(Data for analysis Opens)

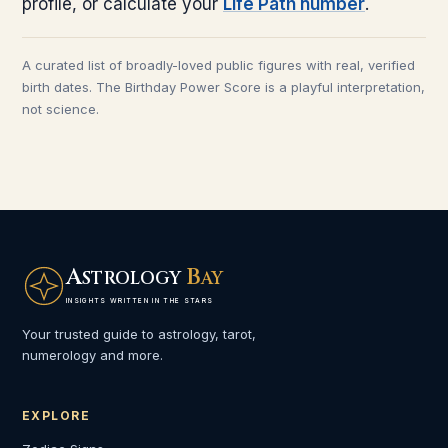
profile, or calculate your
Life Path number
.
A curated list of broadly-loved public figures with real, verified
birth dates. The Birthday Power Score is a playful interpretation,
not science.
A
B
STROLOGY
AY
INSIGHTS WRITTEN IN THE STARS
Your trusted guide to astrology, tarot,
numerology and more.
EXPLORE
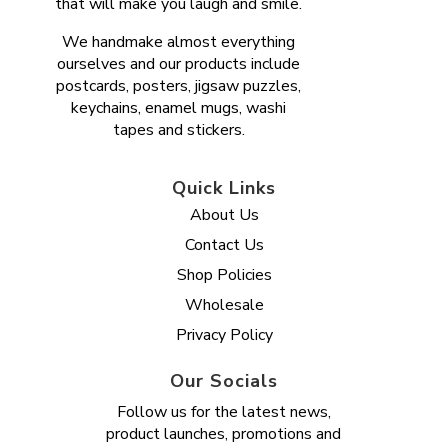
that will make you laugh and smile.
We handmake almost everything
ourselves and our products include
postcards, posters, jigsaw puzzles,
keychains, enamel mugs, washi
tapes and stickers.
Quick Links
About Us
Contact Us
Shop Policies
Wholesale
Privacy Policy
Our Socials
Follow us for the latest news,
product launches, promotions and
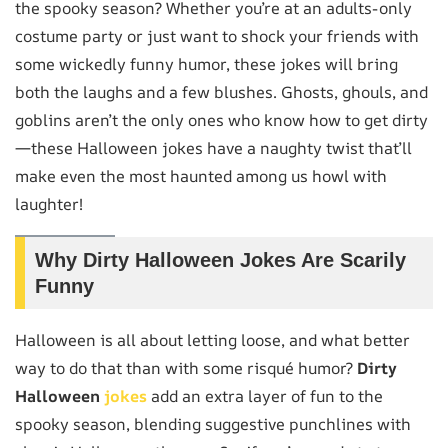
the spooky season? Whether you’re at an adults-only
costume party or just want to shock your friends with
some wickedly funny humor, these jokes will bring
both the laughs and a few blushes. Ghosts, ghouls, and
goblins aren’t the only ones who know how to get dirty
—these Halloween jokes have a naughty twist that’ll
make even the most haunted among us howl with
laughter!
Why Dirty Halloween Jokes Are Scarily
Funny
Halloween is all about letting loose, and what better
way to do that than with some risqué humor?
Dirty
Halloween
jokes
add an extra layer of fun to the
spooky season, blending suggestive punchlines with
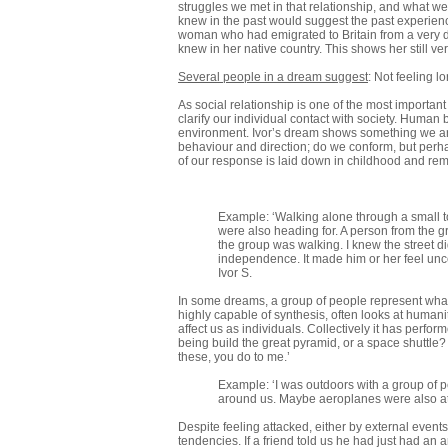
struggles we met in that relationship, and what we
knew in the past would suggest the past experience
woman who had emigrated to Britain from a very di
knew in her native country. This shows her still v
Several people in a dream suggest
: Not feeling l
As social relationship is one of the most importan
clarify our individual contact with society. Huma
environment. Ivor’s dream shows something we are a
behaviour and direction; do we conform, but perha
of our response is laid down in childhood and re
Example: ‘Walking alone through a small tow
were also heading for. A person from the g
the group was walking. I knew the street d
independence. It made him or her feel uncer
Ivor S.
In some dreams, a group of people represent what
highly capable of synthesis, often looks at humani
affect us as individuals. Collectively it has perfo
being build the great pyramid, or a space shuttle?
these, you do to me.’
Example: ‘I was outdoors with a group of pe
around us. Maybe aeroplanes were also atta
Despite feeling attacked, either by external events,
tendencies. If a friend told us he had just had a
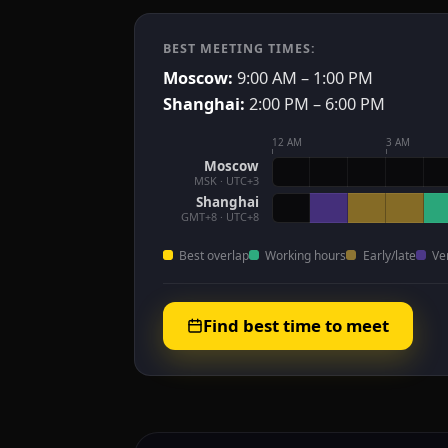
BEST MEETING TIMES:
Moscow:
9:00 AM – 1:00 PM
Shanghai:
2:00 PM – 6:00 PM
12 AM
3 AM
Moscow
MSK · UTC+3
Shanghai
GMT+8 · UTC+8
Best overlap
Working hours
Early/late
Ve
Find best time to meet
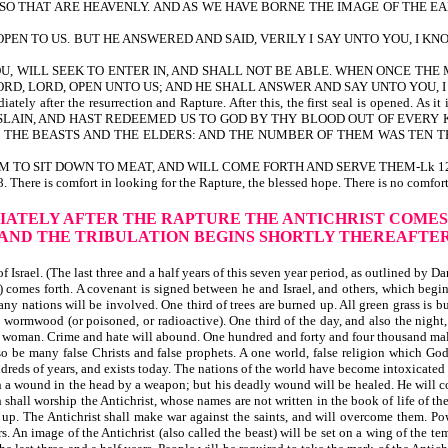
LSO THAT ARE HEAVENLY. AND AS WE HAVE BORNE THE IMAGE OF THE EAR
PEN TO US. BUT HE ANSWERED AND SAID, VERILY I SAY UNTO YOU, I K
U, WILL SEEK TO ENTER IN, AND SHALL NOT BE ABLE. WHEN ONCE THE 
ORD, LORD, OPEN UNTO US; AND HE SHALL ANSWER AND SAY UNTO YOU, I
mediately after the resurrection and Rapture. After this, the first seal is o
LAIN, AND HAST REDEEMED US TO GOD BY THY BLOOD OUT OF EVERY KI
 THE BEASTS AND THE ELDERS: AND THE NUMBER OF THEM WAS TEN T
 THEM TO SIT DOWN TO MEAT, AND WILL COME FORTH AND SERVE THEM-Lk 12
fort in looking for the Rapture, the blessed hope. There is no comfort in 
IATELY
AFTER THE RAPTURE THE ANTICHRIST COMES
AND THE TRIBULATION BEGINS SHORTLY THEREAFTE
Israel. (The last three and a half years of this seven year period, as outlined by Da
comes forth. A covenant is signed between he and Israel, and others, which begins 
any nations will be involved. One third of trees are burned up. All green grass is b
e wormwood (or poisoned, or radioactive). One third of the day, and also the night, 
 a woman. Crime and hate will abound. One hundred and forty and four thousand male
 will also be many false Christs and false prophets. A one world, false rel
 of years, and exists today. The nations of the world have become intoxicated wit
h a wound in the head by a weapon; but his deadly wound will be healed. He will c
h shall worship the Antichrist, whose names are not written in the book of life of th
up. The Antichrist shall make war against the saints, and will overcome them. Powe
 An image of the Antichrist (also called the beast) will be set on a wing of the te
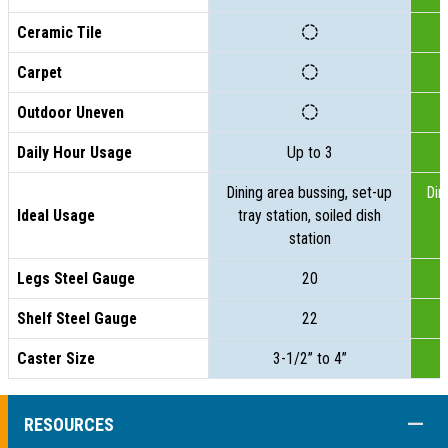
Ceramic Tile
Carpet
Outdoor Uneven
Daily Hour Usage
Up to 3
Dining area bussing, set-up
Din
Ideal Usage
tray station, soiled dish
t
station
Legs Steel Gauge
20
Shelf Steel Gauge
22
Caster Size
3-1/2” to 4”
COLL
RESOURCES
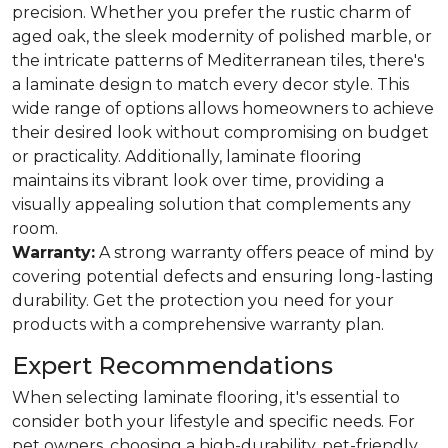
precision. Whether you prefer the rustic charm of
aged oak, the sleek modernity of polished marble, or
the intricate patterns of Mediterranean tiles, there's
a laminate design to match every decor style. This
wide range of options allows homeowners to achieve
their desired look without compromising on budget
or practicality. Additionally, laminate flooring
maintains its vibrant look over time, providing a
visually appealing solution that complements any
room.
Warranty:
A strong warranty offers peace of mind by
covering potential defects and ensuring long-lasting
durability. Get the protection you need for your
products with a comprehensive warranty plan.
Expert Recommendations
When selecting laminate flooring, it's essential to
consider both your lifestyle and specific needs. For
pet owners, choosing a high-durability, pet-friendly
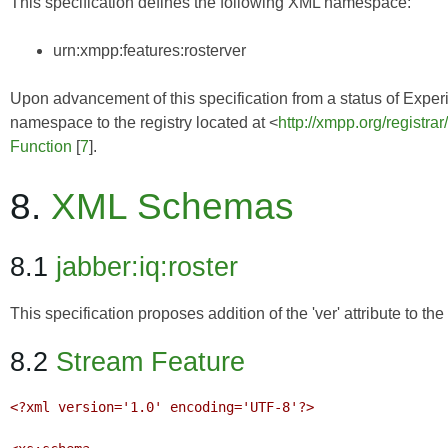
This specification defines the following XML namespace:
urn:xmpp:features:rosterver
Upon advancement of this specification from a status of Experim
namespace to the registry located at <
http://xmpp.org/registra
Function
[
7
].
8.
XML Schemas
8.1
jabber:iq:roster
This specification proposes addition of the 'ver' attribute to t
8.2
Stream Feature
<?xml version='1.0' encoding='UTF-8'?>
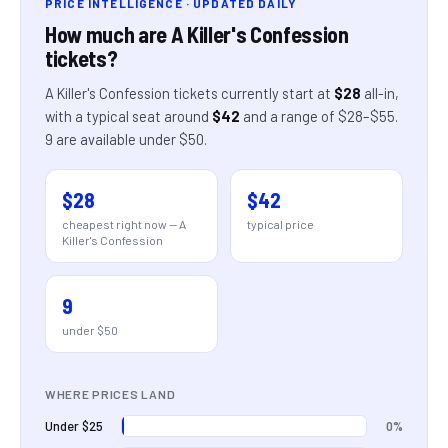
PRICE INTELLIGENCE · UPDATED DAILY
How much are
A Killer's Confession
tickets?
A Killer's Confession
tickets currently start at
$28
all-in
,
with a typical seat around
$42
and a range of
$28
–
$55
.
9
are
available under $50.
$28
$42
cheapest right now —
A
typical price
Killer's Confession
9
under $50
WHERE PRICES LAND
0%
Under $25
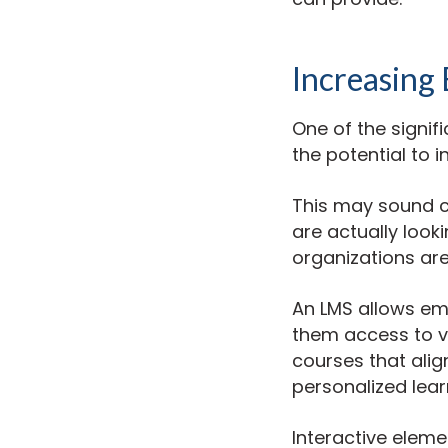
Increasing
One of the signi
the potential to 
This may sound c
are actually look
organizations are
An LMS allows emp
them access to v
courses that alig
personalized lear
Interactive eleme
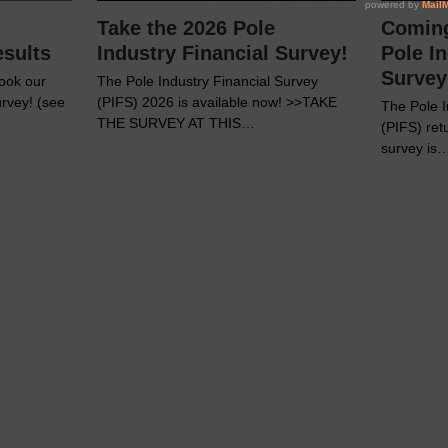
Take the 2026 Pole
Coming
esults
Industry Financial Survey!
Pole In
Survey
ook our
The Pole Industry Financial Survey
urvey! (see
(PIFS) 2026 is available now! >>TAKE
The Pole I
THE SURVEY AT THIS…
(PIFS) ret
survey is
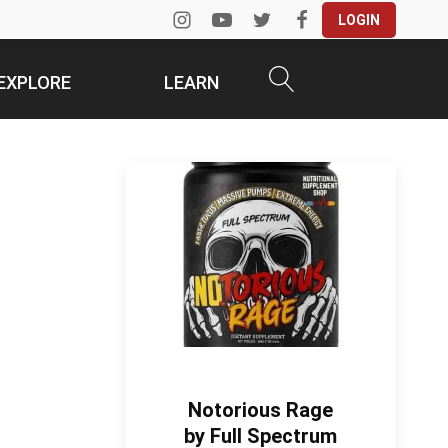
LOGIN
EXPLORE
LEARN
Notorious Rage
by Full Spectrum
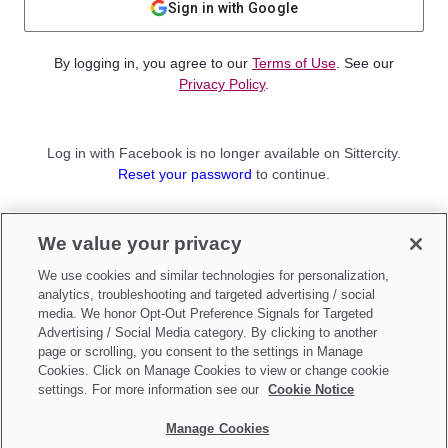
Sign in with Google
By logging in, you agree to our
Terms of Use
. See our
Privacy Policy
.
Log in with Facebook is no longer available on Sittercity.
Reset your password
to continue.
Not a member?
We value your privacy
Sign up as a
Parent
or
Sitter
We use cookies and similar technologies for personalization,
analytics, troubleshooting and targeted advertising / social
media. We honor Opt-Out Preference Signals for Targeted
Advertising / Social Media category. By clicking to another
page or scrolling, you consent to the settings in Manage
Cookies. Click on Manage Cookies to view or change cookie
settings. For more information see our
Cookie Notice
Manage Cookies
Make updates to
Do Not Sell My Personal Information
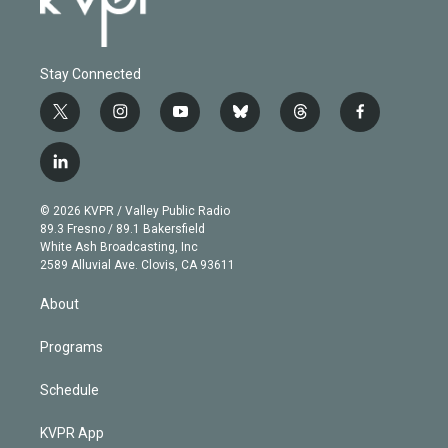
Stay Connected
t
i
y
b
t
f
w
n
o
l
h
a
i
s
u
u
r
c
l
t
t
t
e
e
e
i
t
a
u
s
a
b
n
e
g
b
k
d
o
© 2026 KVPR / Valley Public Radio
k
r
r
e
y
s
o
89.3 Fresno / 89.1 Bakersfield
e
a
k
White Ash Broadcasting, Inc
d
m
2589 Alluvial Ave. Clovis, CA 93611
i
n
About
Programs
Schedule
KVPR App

(Data for analysis Closes)

• _How to complete this task_
Beginning at the line with "e wormwood (or" and stopping after the line with "h a wound in", please write out every line of the data above exactly and nothing else.

• _Written answer_
e wormwood (or poisoned, or radioactive). One third of the day, and also the night, 
 a woman. Crime and hate will abound. One hundred and forty and four thousand male
 will also be many false Christs and false prophets. A one world, false rel
 of years, and exists today. The nations of the world have become intoxicated wit
h a wound in the head by a weapon; but his deadly wound will be healed. He will c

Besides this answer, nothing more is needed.